### What you are asked to do
Below are some records. Return exactly their lines from the one containing "licensed for the same thing, but they" through the one containing "on 19 August 2014 at", and drop the pictures.
======
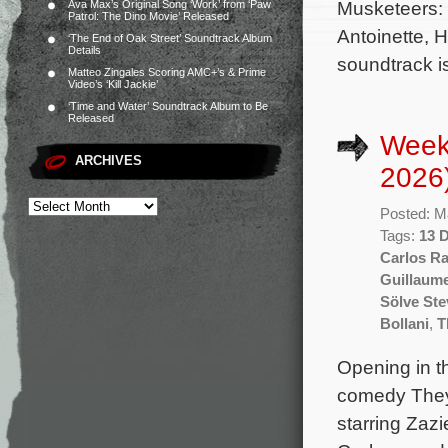
Musketeers: 
Ava Max’s Original Song ‘Work’ from ‘Paw
Patrol: The Dino Movie’ Released
Antoinette, 
‘The End of Oak Street’ Soundtrack Album
Details
soundtrack i
Matteo Zingales Scoring AMC+’s & Prime
Video’s ‘Kill Jackie’
‘Time and Water’ Soundtrack Album to Be
Released
Week
ARCHIVES
2026
Posted: M
Tags:
13 
Carlos Ra
Guillaum
Sölve St
Bollani
,
T
Opening in t
comedy They W
starring Zaz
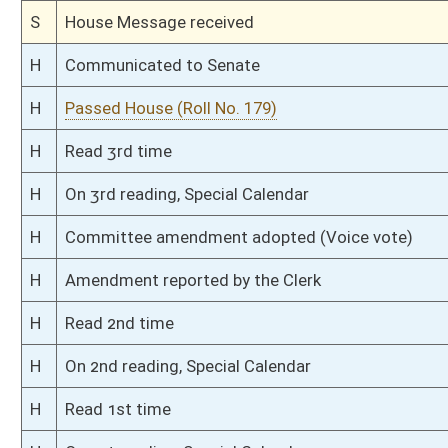
S
On 3rd reading
S
Floor amendments adopted (Voice vote)
S
Read 2nd time
S
On 2nd reading
S
Read 1st time
S
On 1st reading
S
Committee substitute reported
S
To Education
S
Introduced in Senate
S
To Education
S
Filed for introduction
Bill Status
Bill Tracking
Legacy WV Code
Bulletin Board
District Maps
Senate R
|
|
|
|
|
This Web site is maintained by the
West Virginia Legislature's Office of Reference & Informati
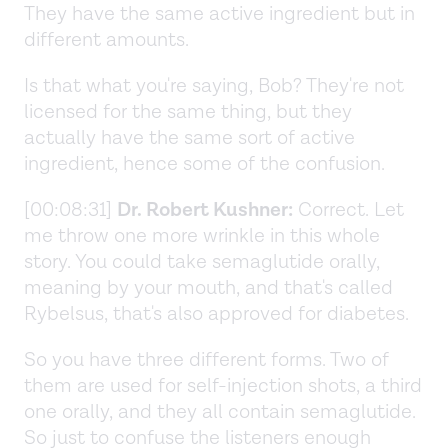
They have the same active ingredient but in
different amounts.
Is that what you're saying, Bob? They're not
licensed for the same thing, but they
actually have the same sort of active
ingredient, hence some of the confusion.
[00:08:31]
Dr. Robert Kushner:
Correct. Let
me throw one more wrinkle in this whole
story. You could take semaglutide orally,
meaning by your mouth, and that's called
Rybelsus, that's also approved for diabetes.
So you have three different forms. Two of
them are used for self-injection shots, a third
one orally, and they all contain semaglutide.
So just to confuse the listeners enough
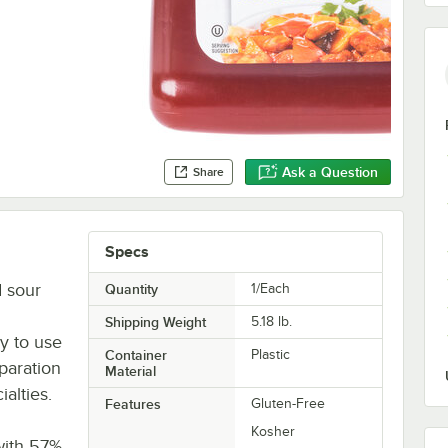
Ask a Question
Share
Specs
d sour
Quantity
1/Each
Shipping Weight
5.18
lb.
y to use
Container
Plastic
eparation
Material
alties.
Features
Gluten-Free
Kosher
with 57%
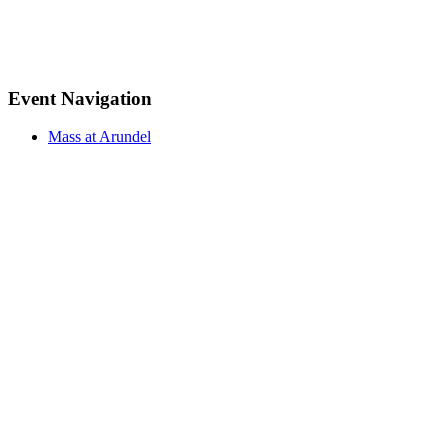
Event Navigation
Mass at Arundel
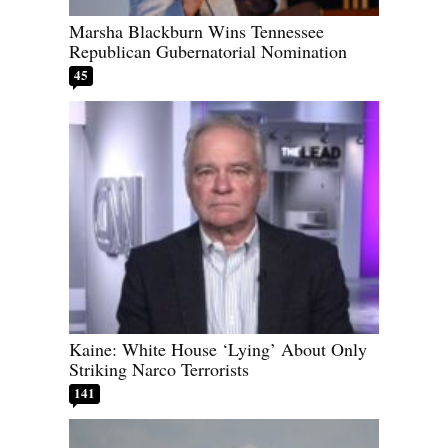
Marsha Blackburn Wins Tennessee
Republican Gubernatorial Nomination
45
Kaine: White House ‘Lying’ About Only
Striking Narco Terrorists
141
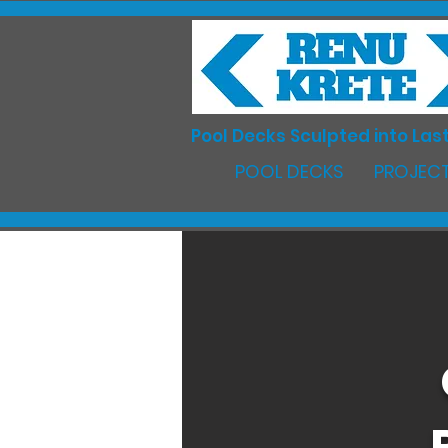
Pool Decks Sculpted into Last
POOL DECKS
PROJECT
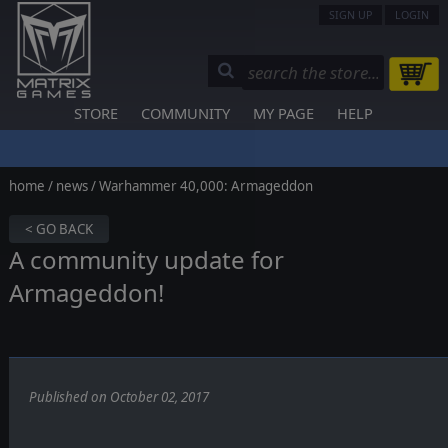
SIGN UP
LOGIN
STORE
COMMUNITY
MY PAGE
HELP
home
/
news
/ Warhammer 40,000: Armageddon
< GO BACK
A community update for
Armageddon!
Published on October 02, 2017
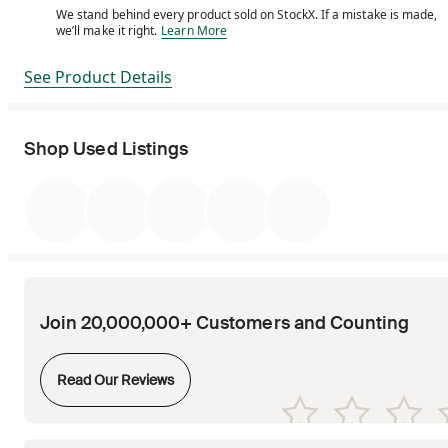
We stand behind every product sold on StockX. If a mistake is made,
We stand behind every product sold on StockX. If a m
we’ll make it right.
Learn More
See Product Details
Shop Used Listings
Join 20,000,000+ Customers and Counting
Opens in new tab
Read Our Reviews
Opens in new tab
Opens in new tab
Opens in new tab
Opens in new tab
Opens in new tab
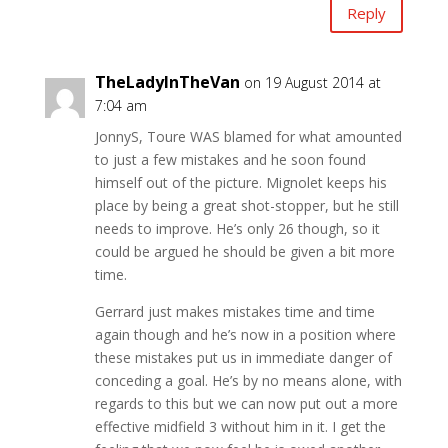
Reply
TheLadyInTheVan
on 19 August 2014 at
7:04 am
JonnyS, Toure WAS blamed for what amounted
to just a few mistakes and he soon found
himself out of the picture. Mignolet keeps his
place by being a great shot-stopper, but he still
needs to improve. He’s only 26 though, so it
could be argued he should be given a bit more
time.
Gerrard just makes mistakes time and time
again though and he’s now in a position where
these mistakes put us in immediate danger of
conceding a goal. He’s by no means alone, with
regards to this but we can now put out a more
effective midfield 3 without him in it. I get the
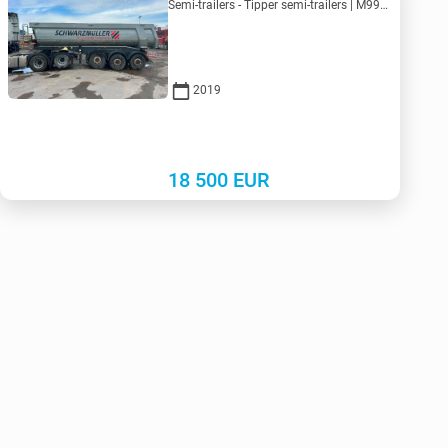
Semi-trailers - Tipper semi-trailers | M990-5125 | KV990-5125
2019
18 500
EUR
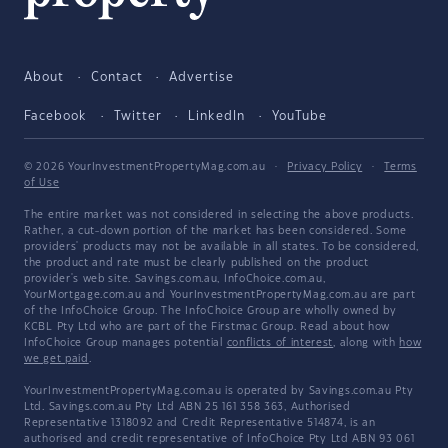
About
Contact
Advertise
Facebook
Twitter
LinkedIn
YouTube
© 2026 YourInvestmentPropertyMag.com.au
·
Privacy Policy
·
Terms
of Use
The entire market was not considered in selecting the above products.
Rather, a cut-down portion of the market has been considered. Some
providers' products may not be available in all states. To be considered,
the product and rate must be clearly published on the product
provider's web site. Savings.com.au, InfoChoice.com.au,
YourMortgage.com.au and YourInvestmentPropertyMag.com.au are part
of the InfoChoice Group. The InfoChoice Group are wholly owned by
KCBL Pty Ltd who are part of the Firstmac Group. Read about how
InfoChoice Group manages potential
conflicts of interest
, along with
how
we get paid
.
YourInvestmentPropertyMag.com.au is operated by Savings.com.au Pty
Ltd. Savings.com.au Pty Ltd ABN 25 161 358 363, Authorised
Representative 1318092 and Credit Representative 514874, is an
authorised and credit representative of InfoChoice Pty Ltd ABN 93 061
======
### Answer space
licensed for the same thing, but they
actually have the same sort of active
ingredient, hence some of the confusion.
[00:08:31]
Dr. Robert Kushner:
Correct. Let
me throw one more wrinkle in this whole
story. You could take semaglutide orally,
meaning by your mouth, and that's called
Rybelsus, that's also approved for diabetes.
So you have three different forms. Two of
them are used for self-injection shots, a third
one orally, and they all contain semaglutide.
So just to confuse the listeners enough
Ask a Question
Share
Specs
d sour
Quantity
1/Each
Shipping Weight
5.18
lb.
y to use
Container
Plastic
eparation
Material
alties.
Features
Gluten-Free
Kosher
with 57%
Event Navigation
Mass at Arundel
Marsha Blackburn Wins Tennessee
Republican Gubernatorial Nomination
45
Kaine: White House ‘Lying’ About Only
Striking Narco Terrorists
141
Pool Decks Sculpted into Last
POOL DECKS
PROJECT
SIGN UP
LOGIN
STORE
COMMUNITY
MY PAGE
HELP
home
/
news
/ Warhammer 40,000: Armageddon
< GO BACK
A community update for
Armageddon!
Published on October 02, 2017
We stand behind every product sold on StockX. If a mistake is made,
We stand behind every product sold on StockX. If a m
we’ll make it right.
Learn More
See Product Details
Shop Used Listings
Join 20,000,000+ Customers and Counting
Opens in new tab
Read Our Reviews
Opens in new tab
Opens in new tab
Opens in new tab
Opens in new tab
Opens in new tab
Reply
TheLadyInTheVan
on 19 August 2014 at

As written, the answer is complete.